Two issues intended to assist borrowers with mortgage indebtedness, because of their complexity can be very confusing to a borrower – starting with the terms mortgagor and mortgagee. While most consumers use the phrase when borrowing money from a bank, “I got a mortgage,” the correct phrase is, “I gave the bank a mortgage (lien) on my property in return for a loan.” The mortgagor (borrower) gives the lien to the bank (mortgagee).
The two situations addressed in this article have to do with debt forgiveness and reverse mortgages.
After the real estate crash in the first decade of the new century, many home owners found themselves in situations where they could no longer remain current in their mortgage payments, and the amount owed to the bank was more than the home was likely to sell for. While the bank had the right to foreclose, this was not a cost effective resort for the bank. During the time that the bank started the foreclosure until it prevailed in court, it could take years during which time the bank had to pay the taxes and manage the property. If successful, the market conditions being what they were, a sale of the property would still result in a price less than owed by the previous owner. These circumstances gave rise to the short-sale, subject to federal and state regulation whereby the bank would agree to accept the price that the property sold for from the borrower as satisfaction for the debt.

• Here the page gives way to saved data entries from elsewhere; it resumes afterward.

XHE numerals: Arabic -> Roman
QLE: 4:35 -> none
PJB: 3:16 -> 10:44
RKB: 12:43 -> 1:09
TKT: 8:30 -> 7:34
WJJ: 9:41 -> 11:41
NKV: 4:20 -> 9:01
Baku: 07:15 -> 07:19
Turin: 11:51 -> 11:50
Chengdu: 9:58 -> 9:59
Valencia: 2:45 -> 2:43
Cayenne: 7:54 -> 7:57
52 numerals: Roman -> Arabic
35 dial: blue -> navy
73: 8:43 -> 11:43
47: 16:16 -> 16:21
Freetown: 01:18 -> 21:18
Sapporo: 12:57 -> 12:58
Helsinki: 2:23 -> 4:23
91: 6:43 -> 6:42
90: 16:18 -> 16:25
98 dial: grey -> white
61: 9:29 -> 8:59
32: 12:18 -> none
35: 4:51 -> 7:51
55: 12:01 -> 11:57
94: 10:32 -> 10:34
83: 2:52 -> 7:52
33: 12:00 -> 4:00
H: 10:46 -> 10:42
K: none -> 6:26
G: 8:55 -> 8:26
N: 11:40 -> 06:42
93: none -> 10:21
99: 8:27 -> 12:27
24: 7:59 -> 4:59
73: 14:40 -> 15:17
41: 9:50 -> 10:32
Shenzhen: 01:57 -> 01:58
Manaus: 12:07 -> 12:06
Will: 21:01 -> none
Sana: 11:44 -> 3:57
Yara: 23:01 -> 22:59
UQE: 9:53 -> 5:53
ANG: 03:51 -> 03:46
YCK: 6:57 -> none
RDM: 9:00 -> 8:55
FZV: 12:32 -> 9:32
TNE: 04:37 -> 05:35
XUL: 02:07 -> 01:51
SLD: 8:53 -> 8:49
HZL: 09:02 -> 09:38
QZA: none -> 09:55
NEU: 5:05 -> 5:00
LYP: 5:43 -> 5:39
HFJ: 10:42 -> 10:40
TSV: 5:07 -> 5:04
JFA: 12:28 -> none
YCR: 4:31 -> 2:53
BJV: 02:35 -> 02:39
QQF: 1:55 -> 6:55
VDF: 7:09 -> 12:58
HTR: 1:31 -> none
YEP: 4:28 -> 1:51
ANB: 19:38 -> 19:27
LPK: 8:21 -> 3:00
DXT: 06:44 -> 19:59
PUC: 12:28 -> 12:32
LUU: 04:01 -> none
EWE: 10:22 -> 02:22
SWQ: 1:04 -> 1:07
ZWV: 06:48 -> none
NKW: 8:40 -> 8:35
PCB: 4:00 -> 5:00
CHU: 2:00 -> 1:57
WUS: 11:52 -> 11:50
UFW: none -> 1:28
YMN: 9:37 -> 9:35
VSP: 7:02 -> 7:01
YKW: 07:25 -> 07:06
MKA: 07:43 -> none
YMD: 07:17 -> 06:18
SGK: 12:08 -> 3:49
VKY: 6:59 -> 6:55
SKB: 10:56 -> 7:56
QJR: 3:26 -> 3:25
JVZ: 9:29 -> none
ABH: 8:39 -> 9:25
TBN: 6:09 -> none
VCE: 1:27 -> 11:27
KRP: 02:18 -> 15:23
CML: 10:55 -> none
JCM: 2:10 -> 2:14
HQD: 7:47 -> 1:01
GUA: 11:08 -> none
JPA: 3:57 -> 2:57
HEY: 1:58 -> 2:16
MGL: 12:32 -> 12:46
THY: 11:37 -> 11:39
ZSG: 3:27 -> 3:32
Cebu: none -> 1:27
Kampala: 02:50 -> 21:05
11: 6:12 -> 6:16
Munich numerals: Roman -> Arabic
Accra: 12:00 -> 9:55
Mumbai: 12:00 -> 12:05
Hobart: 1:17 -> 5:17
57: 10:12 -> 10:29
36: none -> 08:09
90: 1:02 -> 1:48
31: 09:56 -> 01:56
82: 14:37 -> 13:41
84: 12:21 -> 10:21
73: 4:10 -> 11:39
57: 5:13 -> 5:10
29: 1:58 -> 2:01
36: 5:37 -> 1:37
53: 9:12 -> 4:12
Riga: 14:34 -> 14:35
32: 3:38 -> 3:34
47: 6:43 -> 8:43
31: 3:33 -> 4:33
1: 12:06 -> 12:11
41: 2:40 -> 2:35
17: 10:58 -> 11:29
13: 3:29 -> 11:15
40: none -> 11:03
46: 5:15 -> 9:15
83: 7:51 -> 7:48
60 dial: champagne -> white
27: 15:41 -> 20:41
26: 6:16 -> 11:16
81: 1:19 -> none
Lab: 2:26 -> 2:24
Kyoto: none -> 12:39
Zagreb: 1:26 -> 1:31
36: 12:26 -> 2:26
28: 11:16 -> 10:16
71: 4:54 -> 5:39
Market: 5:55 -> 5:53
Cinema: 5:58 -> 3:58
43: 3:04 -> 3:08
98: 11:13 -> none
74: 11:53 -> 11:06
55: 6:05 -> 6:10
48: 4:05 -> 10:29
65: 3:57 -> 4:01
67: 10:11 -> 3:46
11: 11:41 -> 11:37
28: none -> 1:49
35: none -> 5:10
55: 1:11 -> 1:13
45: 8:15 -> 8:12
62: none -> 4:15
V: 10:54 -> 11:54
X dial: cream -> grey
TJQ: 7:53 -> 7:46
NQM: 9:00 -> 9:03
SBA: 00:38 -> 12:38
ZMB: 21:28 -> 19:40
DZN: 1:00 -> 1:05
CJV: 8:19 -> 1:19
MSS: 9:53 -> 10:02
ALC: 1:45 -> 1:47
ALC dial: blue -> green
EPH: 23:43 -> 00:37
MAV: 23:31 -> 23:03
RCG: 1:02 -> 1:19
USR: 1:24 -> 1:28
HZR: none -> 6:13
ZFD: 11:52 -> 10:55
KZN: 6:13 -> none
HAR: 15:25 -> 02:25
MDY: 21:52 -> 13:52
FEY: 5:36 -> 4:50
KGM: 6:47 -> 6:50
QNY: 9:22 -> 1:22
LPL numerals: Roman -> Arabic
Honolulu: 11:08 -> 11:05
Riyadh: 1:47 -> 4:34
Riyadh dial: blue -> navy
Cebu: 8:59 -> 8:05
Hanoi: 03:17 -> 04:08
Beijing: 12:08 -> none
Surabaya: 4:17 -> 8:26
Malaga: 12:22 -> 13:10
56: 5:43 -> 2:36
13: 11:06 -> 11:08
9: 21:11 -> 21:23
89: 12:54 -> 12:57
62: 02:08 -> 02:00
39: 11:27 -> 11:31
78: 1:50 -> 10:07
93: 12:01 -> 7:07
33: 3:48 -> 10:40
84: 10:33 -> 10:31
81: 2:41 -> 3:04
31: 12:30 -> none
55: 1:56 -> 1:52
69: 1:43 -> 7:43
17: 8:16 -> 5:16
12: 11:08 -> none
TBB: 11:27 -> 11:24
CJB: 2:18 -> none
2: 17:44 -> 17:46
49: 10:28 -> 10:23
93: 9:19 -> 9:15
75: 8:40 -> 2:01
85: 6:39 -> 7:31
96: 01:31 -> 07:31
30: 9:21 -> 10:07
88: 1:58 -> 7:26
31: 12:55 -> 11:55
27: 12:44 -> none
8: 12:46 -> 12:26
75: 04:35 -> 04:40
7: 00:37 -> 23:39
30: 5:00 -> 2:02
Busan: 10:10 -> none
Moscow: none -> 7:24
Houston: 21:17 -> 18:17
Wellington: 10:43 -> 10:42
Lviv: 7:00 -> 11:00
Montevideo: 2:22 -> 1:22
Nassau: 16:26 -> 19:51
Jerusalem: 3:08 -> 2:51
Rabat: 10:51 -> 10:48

A downside for the owner was that the amount forgiven by the bank was considered taxable income to the delinquent buyer, even though the borrower was taxed for money he didn’t receive. In order to relieve the borrower from this burden, under the Mortgage Forgiveness Debt Relief Act enacted December 20, 2007, taxpayers may exclude debt forgiven on their principal residence if the balance of their loan was $2 million or less, and $1 million for a married person filing a separate return.
The law applies to debt forgiven in calendar years 2007 through 2016.
The other topic covered in this article has to do with reverse mortgages. Among the federal government’s eligibility requirement is that all of the homeowners must be at least 62 years of age, and the amount received is based, among other factors, on the age of the youngest borrower. It became a practice for borrowers to leave the younger spouse off the deed in order to be eligible for higher amounts, not realizing that if the person named died, the surviving spouse had to repay the loan. A September 30, 2013 federal court decision, Bennett V. Donovan, ruled that the HUD regulation violates federal law. But it also found that the court did not have the authority to require HUD to take any particular action to remedy its error and sent the matter back to HUD to correct the problem. HUD has revised its requirements allowing the surviving spouse to remain in the home under clearly defined circumstances for loans taken out after August 4, 2014. For loans taken out after that date, the banks now have the option to delay foreclosure under clearly prescribed circumstances.
Anyone who finds themselves in any of the circumstances addressed in this article should seek legal counsel.